# Exercise requirements
Images in the data are to be skipped, while every line is restated exactly as written.

# Data supplied

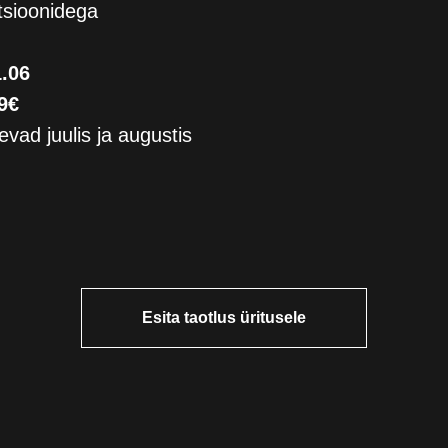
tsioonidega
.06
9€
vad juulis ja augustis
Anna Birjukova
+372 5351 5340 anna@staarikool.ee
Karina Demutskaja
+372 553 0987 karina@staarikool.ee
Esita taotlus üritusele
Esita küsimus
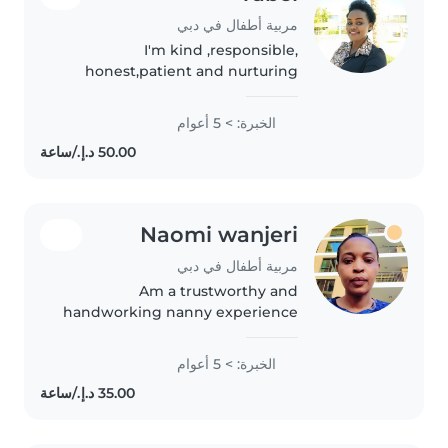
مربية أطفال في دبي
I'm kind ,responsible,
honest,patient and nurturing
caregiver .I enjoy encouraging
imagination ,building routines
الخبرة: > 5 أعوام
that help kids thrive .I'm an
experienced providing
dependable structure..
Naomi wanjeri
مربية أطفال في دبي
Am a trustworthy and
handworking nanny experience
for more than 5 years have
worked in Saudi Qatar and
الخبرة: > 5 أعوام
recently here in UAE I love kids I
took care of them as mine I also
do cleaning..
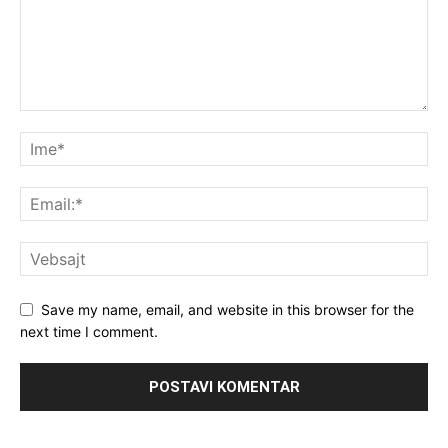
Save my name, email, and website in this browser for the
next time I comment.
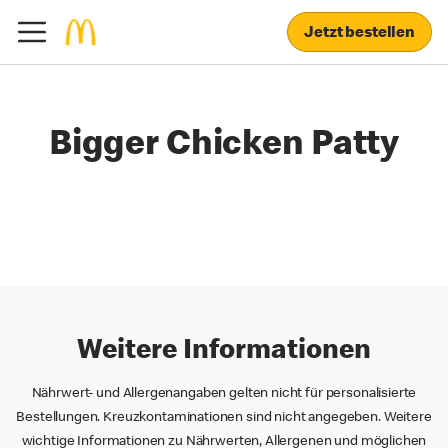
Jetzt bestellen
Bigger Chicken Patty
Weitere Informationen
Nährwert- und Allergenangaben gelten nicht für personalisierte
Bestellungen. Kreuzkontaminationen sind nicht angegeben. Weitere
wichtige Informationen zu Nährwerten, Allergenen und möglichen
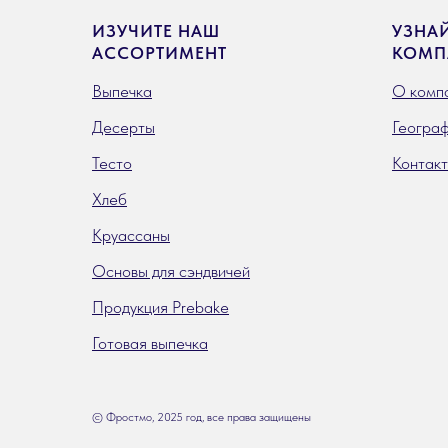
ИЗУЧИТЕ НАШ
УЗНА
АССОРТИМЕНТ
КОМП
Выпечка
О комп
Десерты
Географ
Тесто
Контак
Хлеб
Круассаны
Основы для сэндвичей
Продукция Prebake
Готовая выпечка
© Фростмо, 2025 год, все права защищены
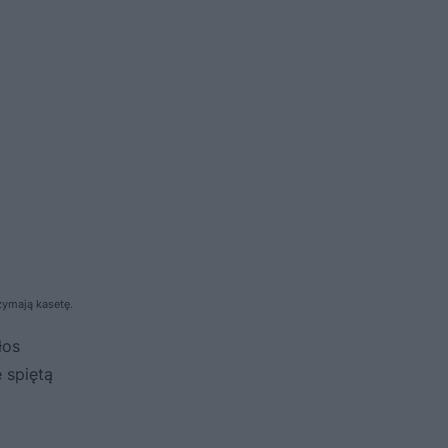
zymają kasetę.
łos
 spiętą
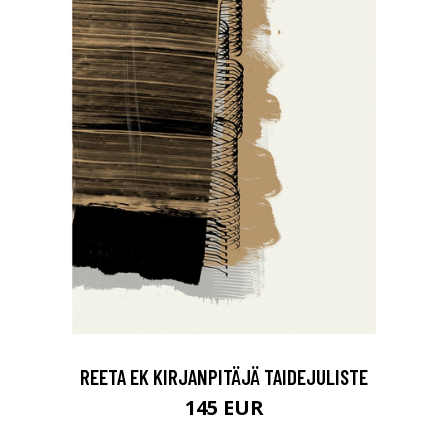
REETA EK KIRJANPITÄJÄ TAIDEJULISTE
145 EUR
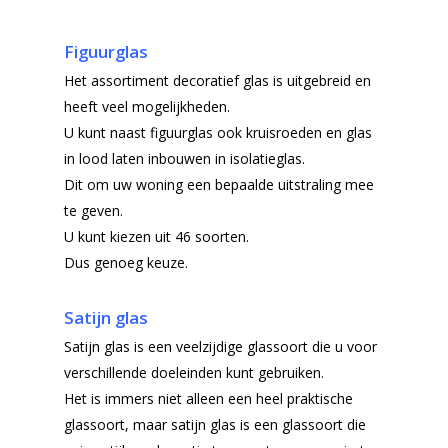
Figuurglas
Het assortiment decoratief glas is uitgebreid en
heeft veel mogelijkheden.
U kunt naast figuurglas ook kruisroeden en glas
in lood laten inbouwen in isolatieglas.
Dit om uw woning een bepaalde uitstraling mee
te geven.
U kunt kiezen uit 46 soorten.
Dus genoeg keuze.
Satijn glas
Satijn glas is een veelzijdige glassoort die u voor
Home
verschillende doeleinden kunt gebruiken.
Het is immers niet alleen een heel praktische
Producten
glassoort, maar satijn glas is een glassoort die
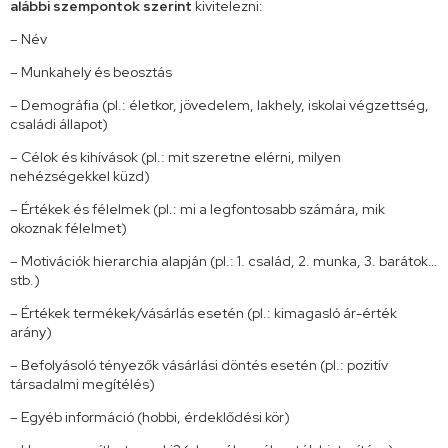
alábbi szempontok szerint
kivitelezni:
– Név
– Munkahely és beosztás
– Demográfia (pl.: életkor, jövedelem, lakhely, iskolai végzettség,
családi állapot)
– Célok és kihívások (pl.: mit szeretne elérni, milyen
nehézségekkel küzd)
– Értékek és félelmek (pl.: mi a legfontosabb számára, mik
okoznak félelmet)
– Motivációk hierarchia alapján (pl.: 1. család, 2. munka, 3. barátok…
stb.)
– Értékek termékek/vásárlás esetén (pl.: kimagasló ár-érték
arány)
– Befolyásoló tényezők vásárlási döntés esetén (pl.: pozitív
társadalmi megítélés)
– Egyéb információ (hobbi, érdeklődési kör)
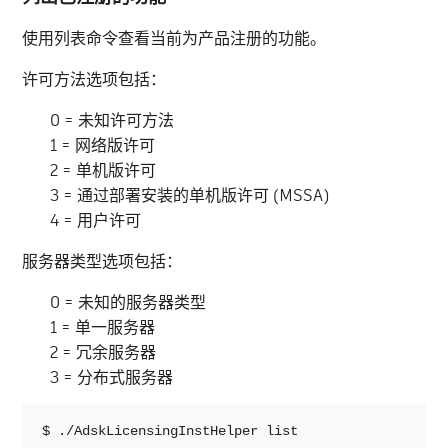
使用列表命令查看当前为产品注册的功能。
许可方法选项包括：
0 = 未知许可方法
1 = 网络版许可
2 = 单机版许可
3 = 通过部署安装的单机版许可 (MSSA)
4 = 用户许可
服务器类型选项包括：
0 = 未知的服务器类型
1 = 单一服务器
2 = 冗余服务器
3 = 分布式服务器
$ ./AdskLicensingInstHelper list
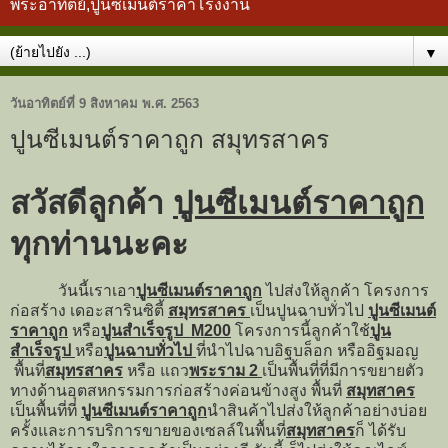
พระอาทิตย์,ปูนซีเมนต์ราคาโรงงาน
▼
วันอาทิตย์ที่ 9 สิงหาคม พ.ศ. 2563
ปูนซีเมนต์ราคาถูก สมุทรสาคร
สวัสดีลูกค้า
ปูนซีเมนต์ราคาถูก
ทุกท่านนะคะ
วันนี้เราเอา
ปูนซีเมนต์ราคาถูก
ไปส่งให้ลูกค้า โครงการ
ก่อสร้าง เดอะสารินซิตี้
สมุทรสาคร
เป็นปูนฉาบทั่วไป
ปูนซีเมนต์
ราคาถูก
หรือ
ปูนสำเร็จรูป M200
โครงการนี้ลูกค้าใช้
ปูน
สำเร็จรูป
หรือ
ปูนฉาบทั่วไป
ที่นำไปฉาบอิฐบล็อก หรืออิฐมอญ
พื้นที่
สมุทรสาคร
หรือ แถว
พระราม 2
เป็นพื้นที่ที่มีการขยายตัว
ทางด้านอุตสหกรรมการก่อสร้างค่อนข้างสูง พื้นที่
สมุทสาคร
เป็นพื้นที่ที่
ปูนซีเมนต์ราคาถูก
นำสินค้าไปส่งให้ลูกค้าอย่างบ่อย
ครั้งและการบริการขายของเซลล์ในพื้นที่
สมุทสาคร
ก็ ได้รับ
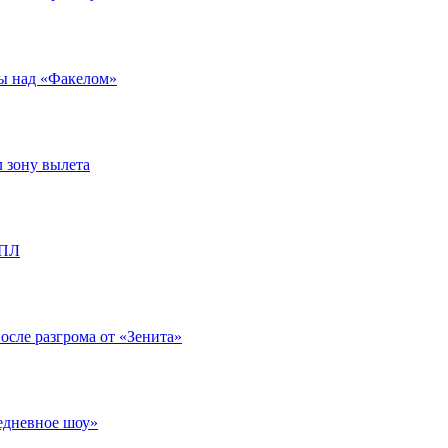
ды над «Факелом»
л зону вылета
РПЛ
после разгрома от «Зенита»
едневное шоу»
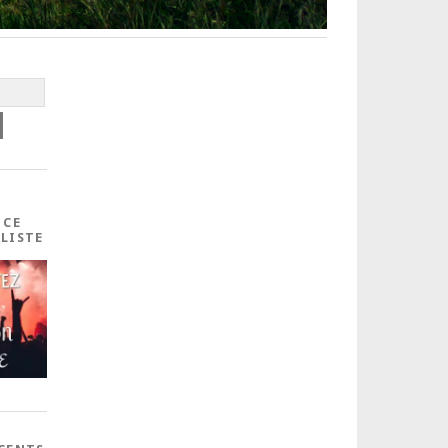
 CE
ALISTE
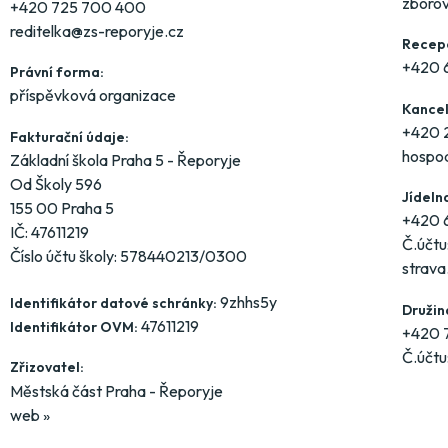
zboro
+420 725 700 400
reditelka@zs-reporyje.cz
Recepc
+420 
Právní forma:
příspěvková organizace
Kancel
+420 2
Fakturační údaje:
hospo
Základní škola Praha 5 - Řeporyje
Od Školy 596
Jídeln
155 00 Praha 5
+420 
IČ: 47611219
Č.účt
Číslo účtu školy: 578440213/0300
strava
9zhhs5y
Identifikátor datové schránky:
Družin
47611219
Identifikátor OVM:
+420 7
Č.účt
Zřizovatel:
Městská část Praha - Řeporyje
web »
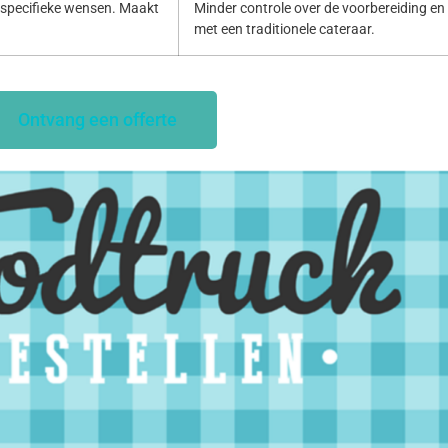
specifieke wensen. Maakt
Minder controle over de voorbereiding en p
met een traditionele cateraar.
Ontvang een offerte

# Written reply
tsioonidega
.06
9€
vad juulis ja augustis
Anna Birjukova
+372 5351 5340 anna@staarikool.ee
Karina Demutskaja
+372 553 0987 karina@staarikool.ee
Esita taotlus üritusele
Esita küsimus
مربية أطفال في دبي
I'm kind ,responsible,
honest,patient and nurturing
caregiver .I enjoy encouraging
imagination ,building routines
الخبرة: > 5 أعوام
that help kids thrive .I'm an
experienced providing
dependable structure..
Naomi wanjeri
مربية أطفال في دبي
Am a trustworthy and
handworking nanny experience
for more than 5 years have
worked in Saudi Qatar and
الخبرة: > 5 أعوام
recently here in UAE I love kids I
took care of them as mine I also
do cleaning..
Save my name, email, and website in this browser for the
next time I comment.
Jetzt bestellen
Bigger Chicken Patty
Weitere Informationen
Nährwert- und Allergenangaben gelten nicht für personalisierte
Bestellungen. Kreuzkontaminationen sind nicht angegeben. Weitere
wichtige Informationen zu Nährwerten, Allergenen und möglichen
ИЗУЧИТЕ НАШ
УЗНА
АССОРТИМЕНТ
КОМП
Выпечка
О комп
Десерты
Географ
Тесто
Контак
Хлеб
Круассаны
Основы для сэндвичей
Продукция Prebake
Готовая выпечка
© Фростмо, 2025 год, все права защищены
zymają kasetę.
łos
 spiętą
REETA EK KIRJANPITÄJÄ TAIDEJULISTE
145 EUR
Figuurglas
Het assortiment decoratief glas is uitgebreid en
heeft veel mogelijkheden.
U kunt naast figuurglas ook kruisroeden en glas
in lood laten inbouwen in isolatieglas.
Dit om uw woning een bepaalde uitstraling mee
te geven.
U kunt kiezen uit 46 soorten.
Dus genoeg keuze.
Satijn glas
Satijn glas is een veelzijdige glassoort die u voor
Home
verschillende doeleinden kunt gebruiken.
Het is immers niet alleen een heel praktische
Producten
glassoort, maar satijn glas is een glassoort die
alábbi szempontok szerint
kivitelezni:
– Név
– Munkahely és beosztás
– Demográfia (pl.: életkor, jövedelem, lakhely, iskolai végzettség,
családi állapot)
– Célok és kihívások (pl.: mit szeretne elérni, milyen
nehézségekkel küzd)
– Értékek és félelmek (pl.: mi a legfontosabb számára, mik
okoznak félelmet)
– Motivációk hierarchia alapján (pl.: 1. család, 2. munka, 3. barátok…
stb.)
– Értékek termékek/vásárlás esetén (pl.: kimagasló ár-érték
arány)
– Befolyásoló tényezők vásárlási döntés esetén (pl.: pozitív
társadalmi megítélés)
– Egyéb információ (hobbi, érdeklődési kör)
使用列表命令查看当前为产品注册的功能。
许可方法选项包括：
0 = 未知许可方法
1 = 网络版许可
2 = 单机版许可
3 = 通过部署安装的单机版许可 (MSSA)
4 = 用户许可
服务器类型选项包括：
0 = 未知的服务器类型
1 = 单一服务器
2 = 冗余服务器
3 = 分布式服务器
$ ./AdskLicensingInstHelper list
พระอาทิตย์,ปูนซีเมนต์ราคาโรงงาน
▼
วันอาทิตย์ที่ 9 สิงหาคม พ.ศ. 2563
ปูนซีเมนต์ราคาถูก สมุทรสาคร
สวัสดีลูกค้า
ปูนซีเมนต์ราคาถูก
ทุกท่านนะคะ
วันนี้เราเอา
ปูนซีเมนต์ราคาถูก
ไปส่งให้ลูกค้า โครงการ
ก่อสร้าง เดอะสารินซิตี้
สมุทรสาคร
เป็นปูนฉาบทั่วไป
ปูนซีเมนต์
ราคาถูก
หรือ
ปูนสำเร็จรูป M200
โครงการนี้ลูกค้าใช้
ปูน
สำเร็จรูป
หรือ
ปูนฉาบทั่วไป
ที่นำไปฉาบอิฐบล็อก หรืออิฐมอญ
พื้นที่
สมุทรสาคร
หรือ แถว
พระราม 2
เป็นพื้นที่ที่มีการขยายตัว
ทางด้านอุตสหกรรมการก่อสร้างค่อนข้างสูง พื้นที่
สมุทสาคร
เป็นพื้นที่ที่
ปูนซีเมนต์ราคาถูก
นำสินค้าไปส่งให้ลูกค้าอย่างบ่อย
ครั้งและการบริการขายของเซลล์ในพื้นที่
สมุทสาคร
ก็ ได้รับ
ды над «Факелом»
л зону вылета
РПЛ
после разгрома от «Зенита»
едневное шоу»
 CE
ALISTE
zboro
+420 725 700 400
reditelka@zs-reporyje.cz
Recepc
+420 
Právní forma:
příspěvková organizace
Kancel
+420 2
Fakturační údaje:
hospo
Základní škola Praha 5 - Řeporyje
Od Školy 596
Jídeln
155 00 Praha 5
+420 
IČ: 47611219
Č.účt
Číslo účtu školy: 578440213/0300
strava
9zhhs5y
Identifikátor datové schránky:
Družin
47611219
Identifikátor OVM:
+420 7
Č.účt
Zřizovatel:
Městská část Praha - Řeporyje
web »
specifieke wensen. Maakt
Minder controle over de voorbereiding en p
met een traditionele cateraar.
Ontvang een offerte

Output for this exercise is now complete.